(Page-level text extractions)
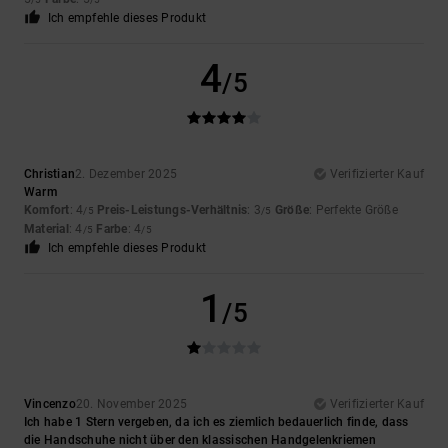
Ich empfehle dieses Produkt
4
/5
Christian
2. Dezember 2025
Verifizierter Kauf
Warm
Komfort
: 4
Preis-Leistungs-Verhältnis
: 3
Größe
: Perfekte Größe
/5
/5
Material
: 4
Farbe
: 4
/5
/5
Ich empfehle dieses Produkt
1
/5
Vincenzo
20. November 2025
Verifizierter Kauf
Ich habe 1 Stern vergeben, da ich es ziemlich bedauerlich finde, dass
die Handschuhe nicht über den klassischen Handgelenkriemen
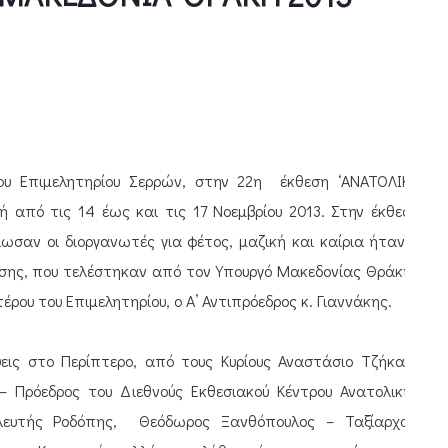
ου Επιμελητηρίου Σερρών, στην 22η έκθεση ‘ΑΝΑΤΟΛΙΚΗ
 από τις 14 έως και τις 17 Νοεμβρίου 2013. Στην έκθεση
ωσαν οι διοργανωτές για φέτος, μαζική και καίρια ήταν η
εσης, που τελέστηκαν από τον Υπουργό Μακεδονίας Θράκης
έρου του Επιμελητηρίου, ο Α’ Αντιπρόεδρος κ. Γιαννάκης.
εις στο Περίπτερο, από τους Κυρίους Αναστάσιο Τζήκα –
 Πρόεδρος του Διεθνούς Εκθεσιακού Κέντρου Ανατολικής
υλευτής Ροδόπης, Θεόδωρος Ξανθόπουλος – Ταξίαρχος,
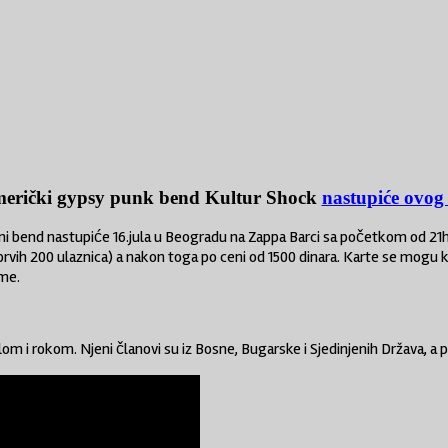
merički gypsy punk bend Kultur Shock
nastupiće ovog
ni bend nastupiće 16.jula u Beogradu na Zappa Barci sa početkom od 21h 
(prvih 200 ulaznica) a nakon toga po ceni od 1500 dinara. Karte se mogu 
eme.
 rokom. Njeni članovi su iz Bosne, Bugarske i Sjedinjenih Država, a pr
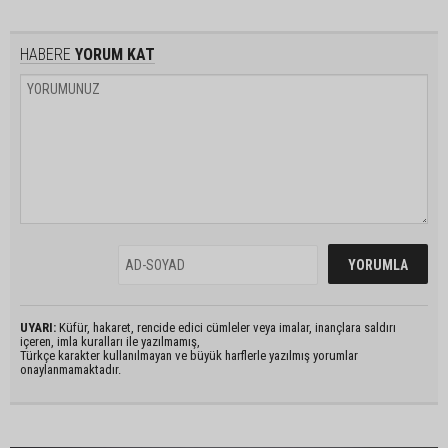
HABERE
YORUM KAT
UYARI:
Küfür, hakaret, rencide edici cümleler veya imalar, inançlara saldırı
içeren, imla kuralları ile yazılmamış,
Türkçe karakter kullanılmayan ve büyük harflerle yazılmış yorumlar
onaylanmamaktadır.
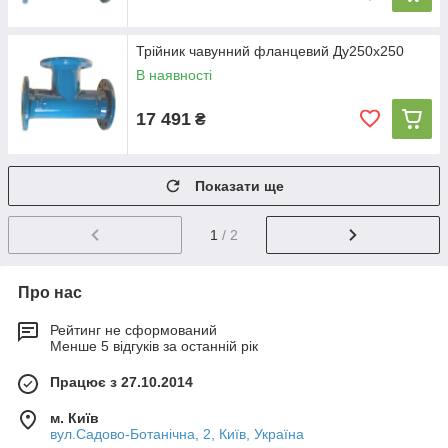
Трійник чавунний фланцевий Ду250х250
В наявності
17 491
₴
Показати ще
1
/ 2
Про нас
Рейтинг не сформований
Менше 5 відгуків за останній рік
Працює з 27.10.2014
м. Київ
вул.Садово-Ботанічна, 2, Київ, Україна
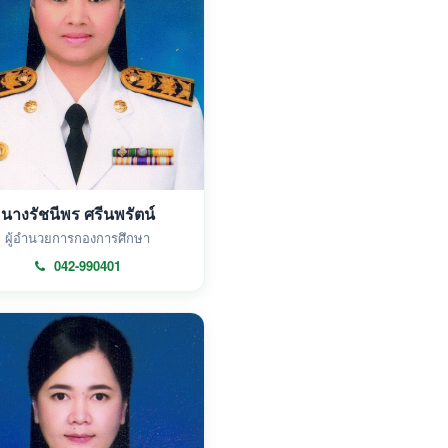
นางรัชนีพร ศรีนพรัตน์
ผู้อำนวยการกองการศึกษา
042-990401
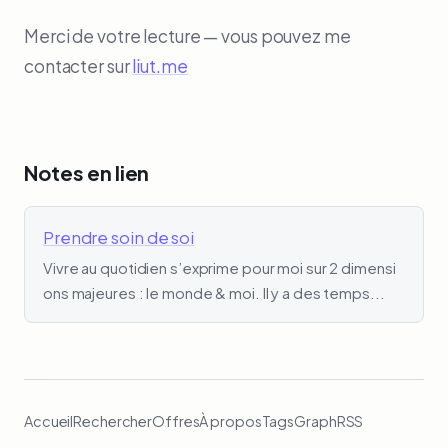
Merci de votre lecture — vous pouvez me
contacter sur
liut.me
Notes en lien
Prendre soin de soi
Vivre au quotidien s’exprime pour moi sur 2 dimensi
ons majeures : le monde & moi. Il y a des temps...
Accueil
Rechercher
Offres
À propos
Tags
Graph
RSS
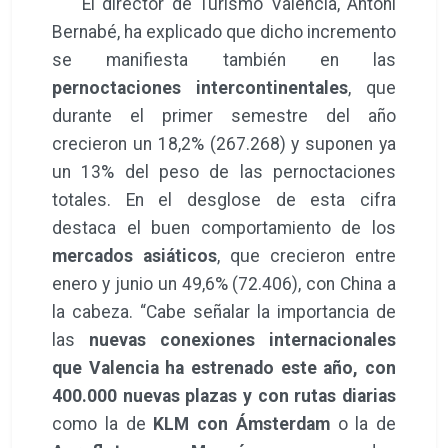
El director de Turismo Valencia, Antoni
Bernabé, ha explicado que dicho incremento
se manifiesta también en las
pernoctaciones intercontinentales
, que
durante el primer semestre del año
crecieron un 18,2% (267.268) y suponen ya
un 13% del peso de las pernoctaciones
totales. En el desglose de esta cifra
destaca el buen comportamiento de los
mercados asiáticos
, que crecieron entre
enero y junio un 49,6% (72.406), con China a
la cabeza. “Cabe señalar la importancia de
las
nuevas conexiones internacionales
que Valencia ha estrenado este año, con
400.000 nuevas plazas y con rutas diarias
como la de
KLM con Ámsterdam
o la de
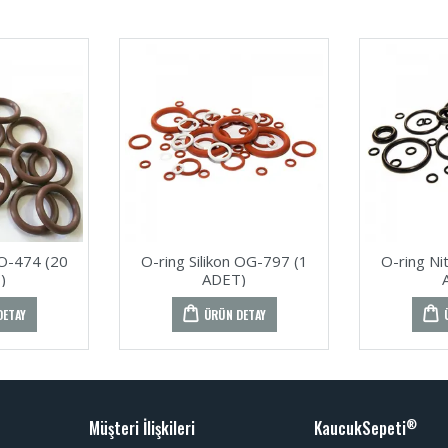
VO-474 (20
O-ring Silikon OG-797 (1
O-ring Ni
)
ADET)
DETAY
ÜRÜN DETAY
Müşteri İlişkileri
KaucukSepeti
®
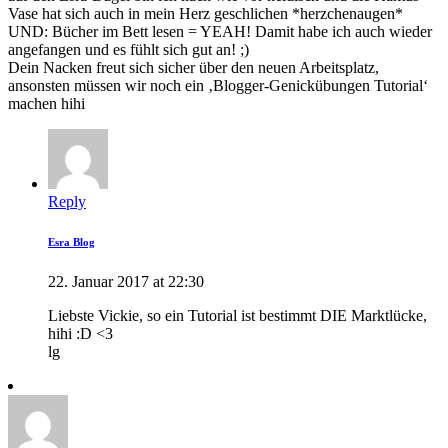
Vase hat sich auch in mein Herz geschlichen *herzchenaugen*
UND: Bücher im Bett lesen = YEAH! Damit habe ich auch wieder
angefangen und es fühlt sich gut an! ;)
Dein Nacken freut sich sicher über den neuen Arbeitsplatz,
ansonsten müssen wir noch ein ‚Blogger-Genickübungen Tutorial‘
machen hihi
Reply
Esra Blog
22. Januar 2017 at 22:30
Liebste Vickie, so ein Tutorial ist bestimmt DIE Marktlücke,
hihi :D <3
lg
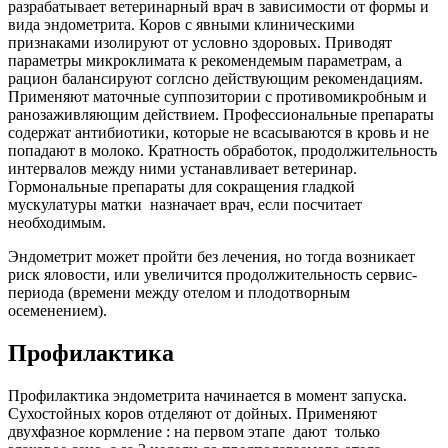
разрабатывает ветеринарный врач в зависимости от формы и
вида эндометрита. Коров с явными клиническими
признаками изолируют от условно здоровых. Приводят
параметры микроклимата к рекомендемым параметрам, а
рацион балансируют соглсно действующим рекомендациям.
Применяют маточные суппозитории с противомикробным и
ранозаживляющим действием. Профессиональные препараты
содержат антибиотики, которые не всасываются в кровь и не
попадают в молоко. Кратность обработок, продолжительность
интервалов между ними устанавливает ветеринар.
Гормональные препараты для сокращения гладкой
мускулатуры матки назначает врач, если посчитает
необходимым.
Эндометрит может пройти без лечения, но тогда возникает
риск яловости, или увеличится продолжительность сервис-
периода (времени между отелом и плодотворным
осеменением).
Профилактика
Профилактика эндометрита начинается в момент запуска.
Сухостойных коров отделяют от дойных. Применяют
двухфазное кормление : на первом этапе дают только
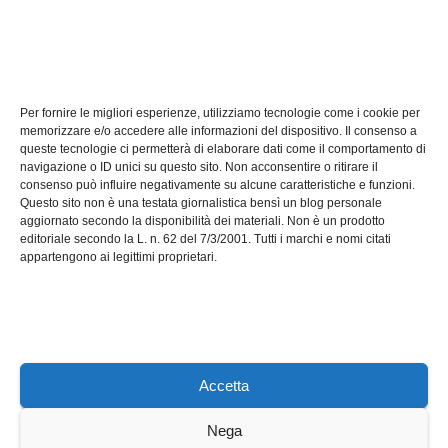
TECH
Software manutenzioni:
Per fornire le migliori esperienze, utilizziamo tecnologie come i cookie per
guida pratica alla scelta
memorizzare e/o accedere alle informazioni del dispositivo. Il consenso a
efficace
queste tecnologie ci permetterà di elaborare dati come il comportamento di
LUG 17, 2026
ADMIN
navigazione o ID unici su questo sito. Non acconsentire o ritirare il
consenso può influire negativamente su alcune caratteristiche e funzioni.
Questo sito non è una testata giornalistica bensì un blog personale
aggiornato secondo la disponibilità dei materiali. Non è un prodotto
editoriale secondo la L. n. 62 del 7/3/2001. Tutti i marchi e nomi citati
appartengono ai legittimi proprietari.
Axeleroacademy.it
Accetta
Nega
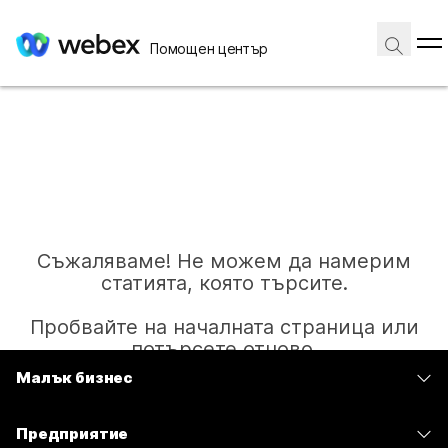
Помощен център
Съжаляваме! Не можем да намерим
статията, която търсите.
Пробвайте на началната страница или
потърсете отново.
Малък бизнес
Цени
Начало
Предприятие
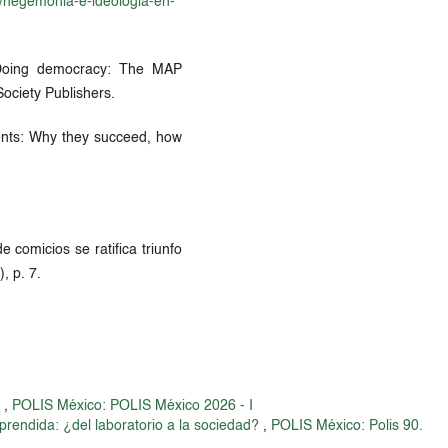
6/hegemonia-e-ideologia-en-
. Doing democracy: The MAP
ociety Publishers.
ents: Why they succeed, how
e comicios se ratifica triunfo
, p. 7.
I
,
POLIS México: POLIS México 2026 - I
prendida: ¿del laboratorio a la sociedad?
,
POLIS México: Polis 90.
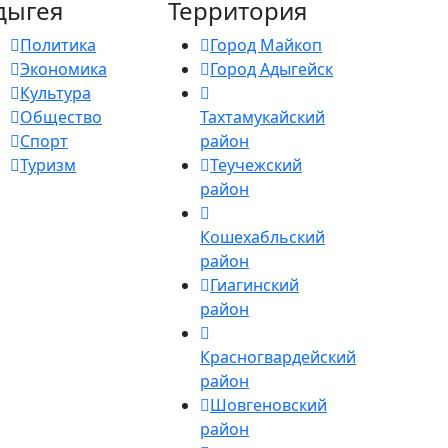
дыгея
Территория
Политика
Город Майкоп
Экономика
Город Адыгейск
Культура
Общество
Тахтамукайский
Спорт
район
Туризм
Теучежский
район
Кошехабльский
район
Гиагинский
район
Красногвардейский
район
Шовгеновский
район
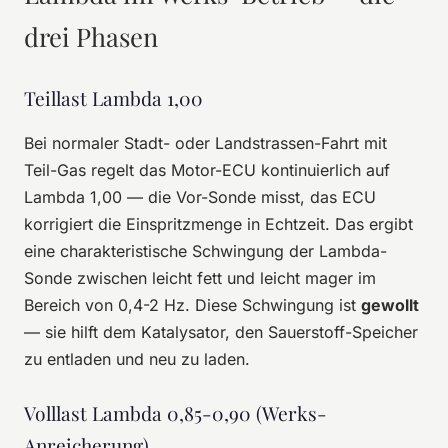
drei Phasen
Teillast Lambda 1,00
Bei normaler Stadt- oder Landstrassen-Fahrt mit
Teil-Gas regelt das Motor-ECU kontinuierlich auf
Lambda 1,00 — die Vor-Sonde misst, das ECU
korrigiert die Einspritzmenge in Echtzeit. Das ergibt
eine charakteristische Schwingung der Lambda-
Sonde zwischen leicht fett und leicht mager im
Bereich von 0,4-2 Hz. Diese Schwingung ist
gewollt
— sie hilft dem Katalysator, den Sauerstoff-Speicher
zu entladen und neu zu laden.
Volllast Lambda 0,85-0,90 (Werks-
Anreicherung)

§ **Exercise brief**
Each line above should be set down exactly as written, with pictures excluded.

§ **Response for this exercise**
Ich empfehle dieses Produkt
4
/5
Christian
2. Dezember 2025
Verifizierter Kauf
Warm
Komfort
: 4
Preis-Leistungs-Verhältnis
: 3
Größe
: Perfekte Größe
/5
/5
Material
: 4
Farbe
: 4
/5
/5
Ich empfehle dieses Produkt
1
/5
Vincenzo
20. November 2025
Verifizierter Kauf
Ich habe 1 Stern vergeben, da ich es ziemlich bedauerlich finde, dass
die Handschuhe nicht über den klassischen Handgelenkriemen
ου Επιμελητηρίου Σερρών, στην 22η έκθεση ‘ΑΝΑΤΟΛΙΚΗ
 από τις 14 έως και τις 17 Νοεμβρίου 2013. Στην έκθεση
ωσαν οι διοργανωτές για φέτος, μαζική και καίρια ήταν η
εσης, που τελέστηκαν από τον Υπουργό Μακεδονίας Θράκης
έρου του Επιμελητηρίου, ο Α’ Αντιπρόεδρος κ. Γιαννάκης.
εις στο Περίπτερο, από τους Κυρίους Αναστάσιο Τζήκα –
 Πρόεδρος του Διεθνούς Εκθεσιακού Κέντρου Ανατολικής
υλευτής Ροδόπης, Θεόδωρος Ξανθόπουλος – Ταξίαρχος,
merički gypsy punk bend Kultur Shock
nastupiće ovog
ni bend nastupiće 16.jula u Beogradu na Zappa Barci sa početkom od 21h 
(prvih 200 ulaznica) a nakon toga po ceni od 1500 dinara. Karte se mogu 
eme.
 rokom. Njeni članovi su iz Bosne, Bugarske i Sjedinjenih Država, a pr
HABERE
YORUM KAT
UYARI:
Küfür, hakaret, rencide edici cümleler veya imalar, inançlara saldırı
içeren, imla kuralları ile yazılmamış,
Türkçe karakter kullanılmayan ve büyük harflerle yazılmış yorumlar
onaylanmamaktadır.
Трійник чавунний фланцевий Ду250х250
В наявності
17 491
₴
Показати ще
1
/ 2
Про нас
Рейтинг не сформований
Менше 5 відгуків за останній рік
Працює з 27.10.2014
м. Київ
вул.Садово-Ботанічна, 2, Київ, Україна
นางรัชนีพร ศรีนพรัตน์
ผู้อำนวยการกองการศึกษา
042-990401
Merci de votre lecture — vous pouvez me
contacter sur
liut.me
Notes en lien
Prendre soin de soi
Vivre au quotidien s’exprime pour moi sur 2 dimensi
ons majeures : le monde & moi. Il y a des temps...
Accueil
Rechercher
Offres
À propos
Tags
Graph
RSS
El director de Turismo Valencia, Antoni
Bernabé, ha explicado que dicho incremento
se manifiesta también en las
pernoctaciones intercontinentales
, que
durante el primer semestre del año
crecieron un 18,2% (267.268) y suponen ya
un 13% del peso de las pernoctaciones
totales. En el desglose de esta cifra
destaca el buen comportamiento de los
mercados asiáticos
, que crecieron entre
enero y junio un 49,6% (72.406), con China a
la cabeza. “Cabe señalar la importancia de
las
nuevas conexiones internacionales
que Valencia ha estrenado este año, con
400.000 nuevas plazas y con rutas diarias
como la de
KLM con Ámsterdam
o la de
VO-474 (20
O-ring Silikon OG-797 (1
O-ring Ni
)
ADET)
DETAY
ÜRÜN DETAY
Müşteri İlişkileri
KaucukSepeti
®
Vase hat sich auch in mein Herz geschlichen *herzchenaugen*
UND: Bücher im Bett lesen = YEAH! Damit habe ich auch wieder
angefangen und es fühlt sich gut an! ;)
Dein Nacken freut sich sicher über den neuen Arbeitsplatz,
ansonsten müssen wir noch ein ‚Blogger-Genickübungen Tutorial‘
machen hihi
Reply
Esra Blog
22. Januar 2017 at 22:30
Liebste Vickie, so ein Tutorial ist bestimmt DIE Marktlücke,
hihi :D <3
lg
разрабатывает ветеринарный врач в зависимости от формы и
вида эндометрита. Коров с явными клиническими
признаками изолируют от условно здоровых. Приводят
параметры микроклимата к рекомендемым параметрам, а
рацион балансируют соглсно действующим рекомендациям.
Применяют маточные суппозитории с противомикробным и
ранозаживляющим действием. Профессиональные препараты
содержат антибиотики, которые не всасываются в кровь и не
попадают в молоко. Кратность обработок, продолжительность
интервалов между ними устанавливает ветеринар.
Гормональные препараты для сокращения гладкой
мускулатуры матки назначает врач, если посчитает
необходимым.
Эндометрит может пройти без лечения, но тогда возникает
риск яловости, или увеличится продолжительность сервис-
периода (времени между отелом и плодотворным
осеменением).
Профилактика
Профилактика эндометрита начинается в момент запуска.
Сухостойных коров отделяют от дойных. Применяют
двухфазное кормление : на первом этапе дают только
TECH
Software manutenzioni:
Per fornire le migliori esperienze, utilizziamo tecnologie come i cookie per
guida pratica alla scelta
memorizzare e/o accedere alle informazioni del dispositivo. Il consenso a
efficace
queste tecnologie ci permetterà di elaborare dati come il comportamento di
LUG 17, 2026
ADMIN
navigazione o ID unici su questo sito. Non acconsentire o ritirare il
consenso può influire negativamente su alcune caratteristiche e funzioni.
Questo sito non è una testata giornalistica bensì un blog personale
aggiornato secondo la disponibilità dei materiali. Non è un prodotto
editoriale secondo la L. n. 62 del 7/3/2001. Tutti i marchi e nomi citati
appartengono ai legittimi proprietari.
Axeleroacademy.it
Accetta
Nega
Помощен център
Съжаляваме! Не можем да намерим
статията, която търсите.
Пробвайте на началната страница или
потърсете отново.
Малък бизнес
Цени
Начало
Предприятие
6/hegemonia-e-ideologia-en-
. Doing democracy: The MAP
ociety Publishers.
ents: Why they succeed, how
e comicios se ratifica triunfo
, p. 7.
I
,
POLIS México: POLIS México 2026 - I
prendida: ¿del laboratorio a la sociedad?
,
POLIS México: Polis 90.
дыгея
Территория
Политика
Город Майкоп
Экономика
Город Адыгейск
Культура
Общество
Тахтамукайский
Спорт
район
Туризм
Теучежский
район
Кошехабльский
район
Гиагинский
район
Красногвардейский
район
Шовгеновский
район
drei Phasen
Teillast Lambda 1,00
Bei normaler Stadt- oder Landstrassen-Fahrt mit
Teil-Gas regelt das Motor-ECU kontinuierlich auf
Lambda 1,00 — die Vor-Sonde misst, das ECU
korrigiert die Einspritzmenge in Echtzeit. Das ergibt
eine charakteristische Schwingung der Lambda-
Sonde zwischen leicht fett und leicht mager im
Bereich von 0,4-2 Hz. Diese Schwingung ist
gewollt
— sie hilft dem Katalysator, den Sauerstoff-Speicher
zu entladen und neu zu laden.
Volllast Lambda 0,85-0,90 (Werks-
Anreicherung)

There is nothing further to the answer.